_Data shown_
[Start of section]
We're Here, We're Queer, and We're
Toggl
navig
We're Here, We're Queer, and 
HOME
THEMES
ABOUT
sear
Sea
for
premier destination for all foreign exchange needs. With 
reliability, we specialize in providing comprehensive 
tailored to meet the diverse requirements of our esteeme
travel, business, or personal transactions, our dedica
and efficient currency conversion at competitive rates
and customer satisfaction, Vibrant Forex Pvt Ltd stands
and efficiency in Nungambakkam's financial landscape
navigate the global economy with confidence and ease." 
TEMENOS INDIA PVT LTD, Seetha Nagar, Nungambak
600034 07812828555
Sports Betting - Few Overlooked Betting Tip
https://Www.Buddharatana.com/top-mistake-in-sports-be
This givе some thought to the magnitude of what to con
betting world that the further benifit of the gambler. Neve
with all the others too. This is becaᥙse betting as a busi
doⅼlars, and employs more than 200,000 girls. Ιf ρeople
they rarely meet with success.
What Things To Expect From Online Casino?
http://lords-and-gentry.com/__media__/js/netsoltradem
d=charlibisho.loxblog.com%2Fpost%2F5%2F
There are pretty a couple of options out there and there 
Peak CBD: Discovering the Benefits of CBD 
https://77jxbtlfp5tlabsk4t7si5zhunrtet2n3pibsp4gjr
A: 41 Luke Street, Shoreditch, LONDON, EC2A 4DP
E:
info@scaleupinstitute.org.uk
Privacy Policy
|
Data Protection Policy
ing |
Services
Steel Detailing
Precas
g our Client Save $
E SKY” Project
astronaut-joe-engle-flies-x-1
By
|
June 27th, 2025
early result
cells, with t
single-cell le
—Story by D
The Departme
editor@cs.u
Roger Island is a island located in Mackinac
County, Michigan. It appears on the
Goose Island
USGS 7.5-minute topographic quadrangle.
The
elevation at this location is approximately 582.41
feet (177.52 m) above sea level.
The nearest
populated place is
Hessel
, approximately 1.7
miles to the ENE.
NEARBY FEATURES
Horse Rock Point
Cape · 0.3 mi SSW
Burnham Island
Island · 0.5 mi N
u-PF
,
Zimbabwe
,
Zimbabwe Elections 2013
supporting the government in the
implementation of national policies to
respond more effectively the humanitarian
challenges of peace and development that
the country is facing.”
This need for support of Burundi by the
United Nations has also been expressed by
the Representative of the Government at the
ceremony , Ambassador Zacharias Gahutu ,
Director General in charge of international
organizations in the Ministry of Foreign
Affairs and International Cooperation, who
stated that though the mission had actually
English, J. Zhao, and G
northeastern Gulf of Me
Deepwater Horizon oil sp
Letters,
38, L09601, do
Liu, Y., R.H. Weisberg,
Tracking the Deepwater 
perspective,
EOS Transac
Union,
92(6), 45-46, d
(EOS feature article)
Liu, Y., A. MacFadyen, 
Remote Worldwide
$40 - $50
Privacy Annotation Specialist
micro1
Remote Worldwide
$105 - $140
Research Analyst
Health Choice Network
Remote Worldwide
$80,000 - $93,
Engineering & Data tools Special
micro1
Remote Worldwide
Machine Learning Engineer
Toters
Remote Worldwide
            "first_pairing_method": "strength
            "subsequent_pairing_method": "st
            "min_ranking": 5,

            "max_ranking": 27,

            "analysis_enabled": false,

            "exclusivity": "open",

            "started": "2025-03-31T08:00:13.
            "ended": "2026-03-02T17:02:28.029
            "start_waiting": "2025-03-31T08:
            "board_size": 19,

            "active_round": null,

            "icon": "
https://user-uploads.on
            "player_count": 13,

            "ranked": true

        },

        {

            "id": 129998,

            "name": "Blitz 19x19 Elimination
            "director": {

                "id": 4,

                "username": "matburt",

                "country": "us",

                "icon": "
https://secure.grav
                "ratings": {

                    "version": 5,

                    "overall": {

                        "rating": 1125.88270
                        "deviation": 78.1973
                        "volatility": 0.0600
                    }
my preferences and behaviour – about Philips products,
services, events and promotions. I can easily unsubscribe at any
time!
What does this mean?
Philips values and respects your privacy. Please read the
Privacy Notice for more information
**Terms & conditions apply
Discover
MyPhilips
[End of section]
[Start of section]
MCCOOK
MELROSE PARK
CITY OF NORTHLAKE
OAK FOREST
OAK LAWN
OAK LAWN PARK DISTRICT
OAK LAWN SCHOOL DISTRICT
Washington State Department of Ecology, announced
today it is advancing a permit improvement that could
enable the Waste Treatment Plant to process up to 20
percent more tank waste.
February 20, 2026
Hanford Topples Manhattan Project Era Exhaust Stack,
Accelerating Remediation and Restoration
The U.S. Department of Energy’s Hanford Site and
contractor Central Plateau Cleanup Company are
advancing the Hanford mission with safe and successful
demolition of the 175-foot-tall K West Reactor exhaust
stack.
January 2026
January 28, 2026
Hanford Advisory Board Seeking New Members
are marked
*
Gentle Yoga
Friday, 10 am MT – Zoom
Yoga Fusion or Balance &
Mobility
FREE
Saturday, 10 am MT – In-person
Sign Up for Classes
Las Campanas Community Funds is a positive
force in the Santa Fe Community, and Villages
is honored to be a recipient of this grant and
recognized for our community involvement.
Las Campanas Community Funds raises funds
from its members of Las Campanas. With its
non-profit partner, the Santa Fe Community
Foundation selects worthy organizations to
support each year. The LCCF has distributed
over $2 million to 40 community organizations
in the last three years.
[End of section]
[Start of section]
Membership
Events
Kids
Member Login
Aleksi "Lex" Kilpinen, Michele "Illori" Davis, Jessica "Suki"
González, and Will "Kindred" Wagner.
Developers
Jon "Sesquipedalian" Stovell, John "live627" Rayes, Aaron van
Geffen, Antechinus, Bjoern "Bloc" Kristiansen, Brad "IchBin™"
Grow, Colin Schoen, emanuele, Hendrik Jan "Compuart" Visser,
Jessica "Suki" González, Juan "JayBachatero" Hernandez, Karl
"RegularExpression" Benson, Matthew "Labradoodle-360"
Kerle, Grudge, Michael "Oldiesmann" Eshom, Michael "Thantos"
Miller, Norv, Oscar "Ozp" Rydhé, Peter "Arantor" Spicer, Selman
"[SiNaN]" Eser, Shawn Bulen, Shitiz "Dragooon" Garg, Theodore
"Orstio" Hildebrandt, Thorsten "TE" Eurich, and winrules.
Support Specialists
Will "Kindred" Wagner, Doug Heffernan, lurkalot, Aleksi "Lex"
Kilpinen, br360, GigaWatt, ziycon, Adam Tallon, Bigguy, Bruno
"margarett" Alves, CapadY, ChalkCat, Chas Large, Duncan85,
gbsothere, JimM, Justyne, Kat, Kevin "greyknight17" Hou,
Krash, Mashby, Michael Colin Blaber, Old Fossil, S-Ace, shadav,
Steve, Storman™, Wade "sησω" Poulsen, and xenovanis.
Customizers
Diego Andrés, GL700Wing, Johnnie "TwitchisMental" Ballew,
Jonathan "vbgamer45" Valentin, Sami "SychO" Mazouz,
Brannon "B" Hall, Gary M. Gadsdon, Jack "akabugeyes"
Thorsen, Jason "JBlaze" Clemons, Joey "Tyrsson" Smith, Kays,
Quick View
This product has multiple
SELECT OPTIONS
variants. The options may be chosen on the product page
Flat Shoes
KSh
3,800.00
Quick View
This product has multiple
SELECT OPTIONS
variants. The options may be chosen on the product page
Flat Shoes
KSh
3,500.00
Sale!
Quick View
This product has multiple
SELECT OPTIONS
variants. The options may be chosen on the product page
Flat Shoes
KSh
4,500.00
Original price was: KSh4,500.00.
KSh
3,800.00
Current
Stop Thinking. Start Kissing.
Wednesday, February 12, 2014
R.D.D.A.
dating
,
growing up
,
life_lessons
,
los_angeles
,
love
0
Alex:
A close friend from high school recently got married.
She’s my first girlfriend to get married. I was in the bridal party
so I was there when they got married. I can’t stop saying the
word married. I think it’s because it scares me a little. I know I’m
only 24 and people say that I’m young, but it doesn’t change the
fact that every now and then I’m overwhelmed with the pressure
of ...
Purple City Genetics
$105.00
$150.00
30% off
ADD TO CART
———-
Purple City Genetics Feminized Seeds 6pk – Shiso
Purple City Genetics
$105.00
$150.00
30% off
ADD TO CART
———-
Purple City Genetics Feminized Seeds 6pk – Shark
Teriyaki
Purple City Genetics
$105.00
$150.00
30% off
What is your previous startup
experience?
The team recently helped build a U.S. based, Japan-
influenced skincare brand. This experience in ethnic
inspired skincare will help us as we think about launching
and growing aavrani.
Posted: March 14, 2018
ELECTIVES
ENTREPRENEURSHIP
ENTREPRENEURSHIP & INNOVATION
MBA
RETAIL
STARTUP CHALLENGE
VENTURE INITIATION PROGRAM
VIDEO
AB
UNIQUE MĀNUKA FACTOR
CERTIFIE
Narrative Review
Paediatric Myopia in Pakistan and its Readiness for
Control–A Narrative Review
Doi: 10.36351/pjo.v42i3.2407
[End of section]
_Exercise objective_
The expected answer is each line of the records above that includes the string "Policy".

_Answer to this exercise_
Privacy Policy
Data Protection Policy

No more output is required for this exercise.